WEA/Reprise
2008
We'll Live And Die In These Towns
About This Album
The Enemy hail from Coventry, home of 2-Tone stars the Specials and the Selecter, but this young trio takes its retro cues instead from the bright and shiny mod pop of the Jam circa All Mod Cons and Setting Sons, adding more than a little Brit-pop vintage swagger à la the Stone Roses and Oasis. Their debut album, We'll Live and Die in These Towns, is isn't an unworthy addition to this long and respectable lineage, but at the same time, the Enemy are one of those bands with the unmistakable whiff of hype about them. Their initial pre-album singles were released on the Stiff Records label, the first new releases on that imprint since it had been shuttered 20 years beforehand, but following that buzz- and cred-building move, they were shifted over to Warner Bros., current holder of the Stiff insignia.
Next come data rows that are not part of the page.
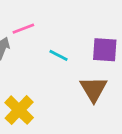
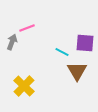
cyan line: (58, 55) -> (62, 52), moved

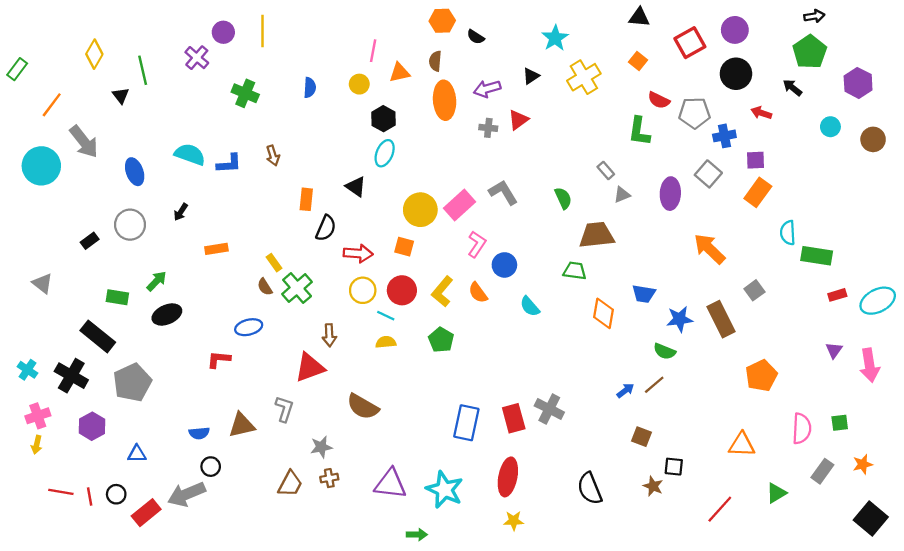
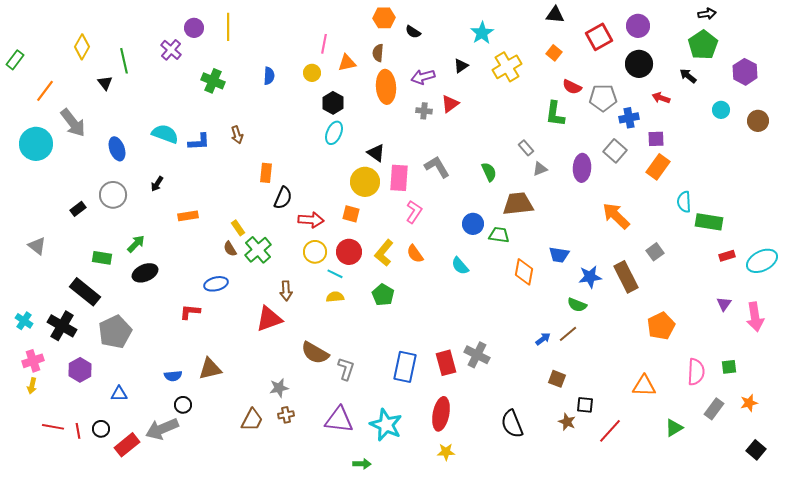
black triangle: (356, 187) -> (376, 153), moved
pink rectangle: (459, 205) -> (399, 178), turned -44
blue circle: (504, 265) -> (473, 224), moved
gray L-shape: (284, 409) -> (346, 369), moved
red line: (720, 509) -> (610, 431), moved
black square: (871, 518) -> (756, 450), size x0.7

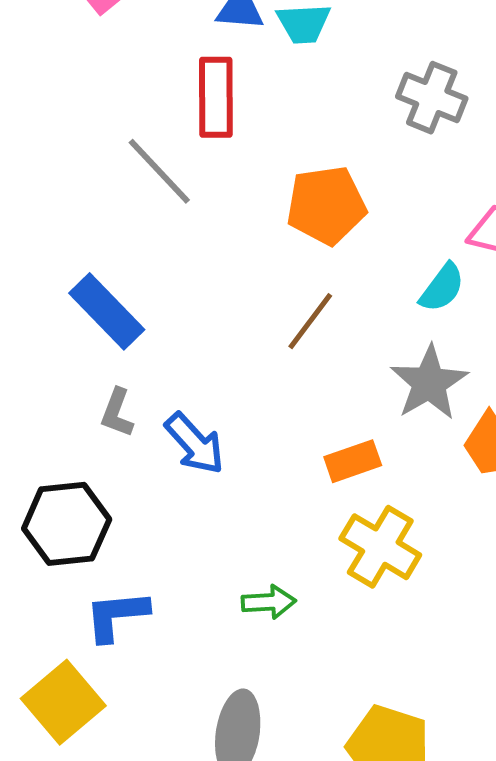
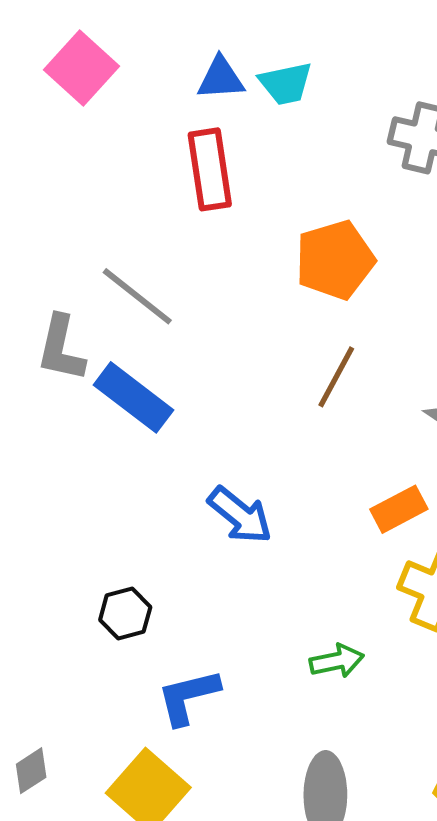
gray line: (159, 171) -> (137, 296), moved
gray L-shape: (117, 413) -> (61, 348), moved, size x1.4
black hexagon: (67, 524) -> (125, 614), size x0.6

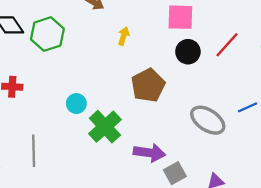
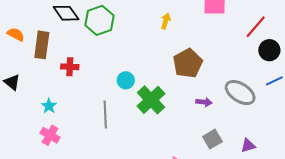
black circle: (188, 52) -> (269, 50), moved
gray line: (34, 151) -> (105, 114), moved
purple arrow: (149, 153) -> (204, 102), moved, size x0.6

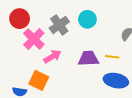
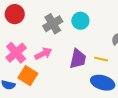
pink cross: (34, 39) -> (16, 53), moved
purple trapezoid: (88, 58) -> (78, 59), turned 100

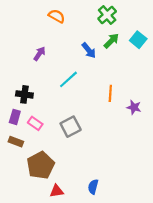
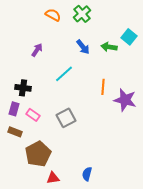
green cross: (107, 15) -> (82, 14), moved
green arrow: (111, 41) -> (109, 47), moved, turned -126
purple star: (134, 107) -> (125, 100), size x1.6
Fully seven of this album's 11 tracks have been released as singles (the two best songs on the album, "Had Enough" and "Away from Here," were deserved Top Ten hits in the U.K.), a level of promotional overkill rarely seen since the days of Moby Grape, and the "controversies" that were circulated by the band and label's press agents -- feuds with popular disc jockeys, an incident where the group was banned from a festival, reportedly after setting fire to its trailer -- feel like a deliberate positioning of the relatively mild-mannered band as the new bad boys of rock & roll.